This thread is open for comments and discussion.


----------



## Lumen

Thank you, Sonnie and Angie, for inviting me into your home and contributing to my expanding waistline (a good thing as I'm working on getting my own zip code)! :bigsmile:


----------



## Lumen

The DAC shootout got underway after a few not so unexpected equipment and wiring snags. Turns out the most expensive of the bunch, the PS Audio, was the most finicky. It had trouble keeping a lock on the optical input signal. A different cable helped at first, but things got worse to the point where we couldn't get it to play optical data at all. Unofficial, preliminary (sighted A/B) results had it neck-and-neck with the Fiio D3, so the loss was not a great one, IMO. It's all I personally needed to help shatter one long-held belief that more money could get you much better digital.
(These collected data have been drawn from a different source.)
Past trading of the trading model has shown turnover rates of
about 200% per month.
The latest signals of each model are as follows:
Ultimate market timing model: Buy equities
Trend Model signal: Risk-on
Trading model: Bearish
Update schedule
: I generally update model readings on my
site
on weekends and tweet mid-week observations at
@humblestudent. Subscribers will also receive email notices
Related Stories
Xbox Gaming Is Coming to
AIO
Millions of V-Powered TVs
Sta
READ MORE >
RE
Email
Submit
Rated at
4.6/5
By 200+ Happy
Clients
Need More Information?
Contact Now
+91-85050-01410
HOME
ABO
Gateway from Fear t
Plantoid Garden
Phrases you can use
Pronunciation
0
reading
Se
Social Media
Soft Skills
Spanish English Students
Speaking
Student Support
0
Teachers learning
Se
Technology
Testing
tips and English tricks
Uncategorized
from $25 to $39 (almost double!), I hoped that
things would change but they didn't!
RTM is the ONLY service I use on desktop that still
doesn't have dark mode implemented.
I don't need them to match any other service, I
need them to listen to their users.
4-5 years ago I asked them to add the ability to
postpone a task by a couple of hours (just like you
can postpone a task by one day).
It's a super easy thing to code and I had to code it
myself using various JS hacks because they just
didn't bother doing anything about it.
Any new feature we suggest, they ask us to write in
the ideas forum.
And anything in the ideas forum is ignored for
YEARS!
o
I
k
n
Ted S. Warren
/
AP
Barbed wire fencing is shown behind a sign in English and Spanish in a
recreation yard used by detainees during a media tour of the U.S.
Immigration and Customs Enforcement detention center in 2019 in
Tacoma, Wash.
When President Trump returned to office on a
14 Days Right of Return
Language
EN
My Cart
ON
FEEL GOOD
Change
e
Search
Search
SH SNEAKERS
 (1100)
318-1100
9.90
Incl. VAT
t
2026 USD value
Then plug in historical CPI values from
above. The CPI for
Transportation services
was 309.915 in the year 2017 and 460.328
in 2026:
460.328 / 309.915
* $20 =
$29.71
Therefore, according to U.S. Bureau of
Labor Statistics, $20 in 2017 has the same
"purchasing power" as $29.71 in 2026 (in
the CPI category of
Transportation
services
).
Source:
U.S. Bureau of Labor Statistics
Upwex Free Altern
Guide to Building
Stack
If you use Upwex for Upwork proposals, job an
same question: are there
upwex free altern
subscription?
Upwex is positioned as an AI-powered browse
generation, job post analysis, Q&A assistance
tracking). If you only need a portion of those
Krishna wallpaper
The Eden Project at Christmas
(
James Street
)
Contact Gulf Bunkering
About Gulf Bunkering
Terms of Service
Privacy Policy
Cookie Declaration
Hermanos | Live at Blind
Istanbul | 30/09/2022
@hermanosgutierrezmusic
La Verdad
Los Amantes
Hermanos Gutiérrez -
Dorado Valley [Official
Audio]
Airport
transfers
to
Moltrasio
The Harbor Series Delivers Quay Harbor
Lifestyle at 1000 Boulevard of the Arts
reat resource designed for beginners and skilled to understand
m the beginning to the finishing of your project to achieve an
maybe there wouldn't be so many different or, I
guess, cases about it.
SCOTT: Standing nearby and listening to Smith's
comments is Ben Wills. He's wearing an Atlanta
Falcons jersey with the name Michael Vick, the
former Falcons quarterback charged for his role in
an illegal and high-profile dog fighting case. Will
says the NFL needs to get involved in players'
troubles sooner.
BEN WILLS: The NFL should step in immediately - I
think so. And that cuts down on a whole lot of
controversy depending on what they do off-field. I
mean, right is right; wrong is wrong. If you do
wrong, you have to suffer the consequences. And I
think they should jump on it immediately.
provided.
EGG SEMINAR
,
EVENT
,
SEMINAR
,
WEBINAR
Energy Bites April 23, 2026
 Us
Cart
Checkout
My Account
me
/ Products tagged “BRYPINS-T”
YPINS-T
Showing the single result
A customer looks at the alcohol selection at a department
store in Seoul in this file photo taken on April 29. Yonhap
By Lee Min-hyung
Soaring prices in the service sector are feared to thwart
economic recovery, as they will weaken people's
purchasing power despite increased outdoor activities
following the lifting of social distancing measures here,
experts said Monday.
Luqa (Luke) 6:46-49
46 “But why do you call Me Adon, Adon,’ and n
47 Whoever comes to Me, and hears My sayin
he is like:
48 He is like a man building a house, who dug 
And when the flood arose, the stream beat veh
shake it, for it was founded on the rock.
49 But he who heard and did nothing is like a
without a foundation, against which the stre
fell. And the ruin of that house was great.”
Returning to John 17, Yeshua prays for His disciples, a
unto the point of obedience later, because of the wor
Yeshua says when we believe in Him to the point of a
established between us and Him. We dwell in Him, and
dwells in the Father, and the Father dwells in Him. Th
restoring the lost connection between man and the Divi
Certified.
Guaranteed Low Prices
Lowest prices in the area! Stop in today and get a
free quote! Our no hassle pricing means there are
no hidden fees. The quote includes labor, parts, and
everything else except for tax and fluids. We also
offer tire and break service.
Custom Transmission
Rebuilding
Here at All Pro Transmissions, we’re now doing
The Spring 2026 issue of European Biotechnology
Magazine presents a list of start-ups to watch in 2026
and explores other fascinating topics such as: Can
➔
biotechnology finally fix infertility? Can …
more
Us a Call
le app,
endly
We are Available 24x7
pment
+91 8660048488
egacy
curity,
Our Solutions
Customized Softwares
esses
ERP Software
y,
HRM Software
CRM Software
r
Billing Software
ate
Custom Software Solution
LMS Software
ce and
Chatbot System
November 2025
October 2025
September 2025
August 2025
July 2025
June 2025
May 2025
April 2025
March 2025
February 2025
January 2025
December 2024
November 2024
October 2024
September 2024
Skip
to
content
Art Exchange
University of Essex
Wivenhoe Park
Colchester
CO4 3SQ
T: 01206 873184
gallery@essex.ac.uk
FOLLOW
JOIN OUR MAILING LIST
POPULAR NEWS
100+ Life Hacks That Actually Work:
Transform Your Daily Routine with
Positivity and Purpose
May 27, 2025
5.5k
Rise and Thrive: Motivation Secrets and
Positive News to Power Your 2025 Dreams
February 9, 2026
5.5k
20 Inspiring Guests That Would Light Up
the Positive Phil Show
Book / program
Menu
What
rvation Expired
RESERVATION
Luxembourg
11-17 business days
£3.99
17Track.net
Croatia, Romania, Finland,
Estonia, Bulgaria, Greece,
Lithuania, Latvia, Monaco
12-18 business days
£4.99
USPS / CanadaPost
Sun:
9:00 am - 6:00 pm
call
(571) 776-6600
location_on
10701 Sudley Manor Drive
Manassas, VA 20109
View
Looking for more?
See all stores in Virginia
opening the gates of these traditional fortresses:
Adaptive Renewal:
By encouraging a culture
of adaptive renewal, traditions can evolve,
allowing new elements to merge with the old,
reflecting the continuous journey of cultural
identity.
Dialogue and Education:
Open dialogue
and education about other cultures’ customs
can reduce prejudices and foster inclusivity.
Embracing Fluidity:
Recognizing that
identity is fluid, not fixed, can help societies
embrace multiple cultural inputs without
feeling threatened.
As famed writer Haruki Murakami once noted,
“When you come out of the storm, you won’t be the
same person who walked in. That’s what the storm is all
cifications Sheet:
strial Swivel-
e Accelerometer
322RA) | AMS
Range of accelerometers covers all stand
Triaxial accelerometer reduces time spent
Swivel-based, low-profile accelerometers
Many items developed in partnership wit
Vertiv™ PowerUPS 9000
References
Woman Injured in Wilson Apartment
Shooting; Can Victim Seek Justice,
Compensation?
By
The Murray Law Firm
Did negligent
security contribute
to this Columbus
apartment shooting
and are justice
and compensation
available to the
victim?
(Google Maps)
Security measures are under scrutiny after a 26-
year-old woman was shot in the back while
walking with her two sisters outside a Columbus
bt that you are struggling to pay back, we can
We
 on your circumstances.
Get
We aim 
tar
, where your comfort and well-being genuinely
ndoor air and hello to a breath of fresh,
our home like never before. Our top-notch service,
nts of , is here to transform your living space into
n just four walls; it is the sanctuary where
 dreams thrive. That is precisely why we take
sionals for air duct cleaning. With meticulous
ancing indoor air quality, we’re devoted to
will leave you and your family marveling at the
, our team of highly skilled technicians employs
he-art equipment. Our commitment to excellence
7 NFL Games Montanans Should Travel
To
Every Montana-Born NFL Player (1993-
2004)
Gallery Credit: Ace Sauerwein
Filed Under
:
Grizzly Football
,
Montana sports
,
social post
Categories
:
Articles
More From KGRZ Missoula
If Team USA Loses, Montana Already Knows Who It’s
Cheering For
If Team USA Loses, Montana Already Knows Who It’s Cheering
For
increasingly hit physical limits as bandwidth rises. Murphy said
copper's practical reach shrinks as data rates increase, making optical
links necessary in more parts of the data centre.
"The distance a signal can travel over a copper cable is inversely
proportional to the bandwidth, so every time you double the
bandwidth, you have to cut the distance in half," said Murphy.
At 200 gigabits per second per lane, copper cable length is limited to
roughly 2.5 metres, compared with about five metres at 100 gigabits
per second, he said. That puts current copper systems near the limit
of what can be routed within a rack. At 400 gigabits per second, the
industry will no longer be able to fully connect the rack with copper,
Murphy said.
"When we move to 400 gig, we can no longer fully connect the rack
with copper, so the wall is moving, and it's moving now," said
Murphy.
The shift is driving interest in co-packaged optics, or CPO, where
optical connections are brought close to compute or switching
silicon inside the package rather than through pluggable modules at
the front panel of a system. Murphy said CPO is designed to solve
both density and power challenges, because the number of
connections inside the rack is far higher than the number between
I'll now gladly go out on a limb to say differences favored the far more expensive unit. But those differences were slight (mostly in soundstage depth and hall ambience retrieval). It's up to the listener to decide how important the sonic and financial differences are.

I still can't help but feel that the PS Audio would have faired better with proper double-cryo'd TOSLINK, though. :whistling: :devil:


----------



## Savjac

Now that is funny Lumen, :rofl:


----------



## chashint

I am looking forward to the results write ups.
Since an early report of differences being heard in sighted tests has been made, it will be interesting to see if that holds up in blind listening.


----------



## Lumen

Some of us were able to positively identify two of the DACs in blind testing over a statistically significant number of trials. But wait, there's more... 


Sent from my iPhone using Tapatalk


----------



## willis7469

Lumen said:


> But wait, there's more...
> 
> 
> Sent from my iPhone using Tapatalk


Well come on then!!!!



Sent from my iPhone using Tapatalk


----------



## Lumen

Hint: It took us a while to learn what to listen for. Each panelist used their own songs. Had I not stumbled across a particular passage in one of mine, it would have been a toss-up for me. But once I did find *it* I picked out that difference over and over. Leonard was able to do the same, but we'll have to let him weigh in with his thoughts (and the data, of course). Wayne? He was also able to ID the same DACs with his own material after we explained to him how we were doing it. Another hint: we picked the two that had the biggest sighted differences for blind testing), Sonnie? He kept us on our toes!


Sent from my iPhone using Tapatalk


----------



## AudiocRaver

I hope Leonard doesn't get mad at me for spilling the beans and answering early. Yes, there were differences noted during sighted testing, and there were statistically significant results in blind testing. That is all I will say for now.

What was fascinating to me was the question of _how to listen._ That made all the difference in the world, for me anyway.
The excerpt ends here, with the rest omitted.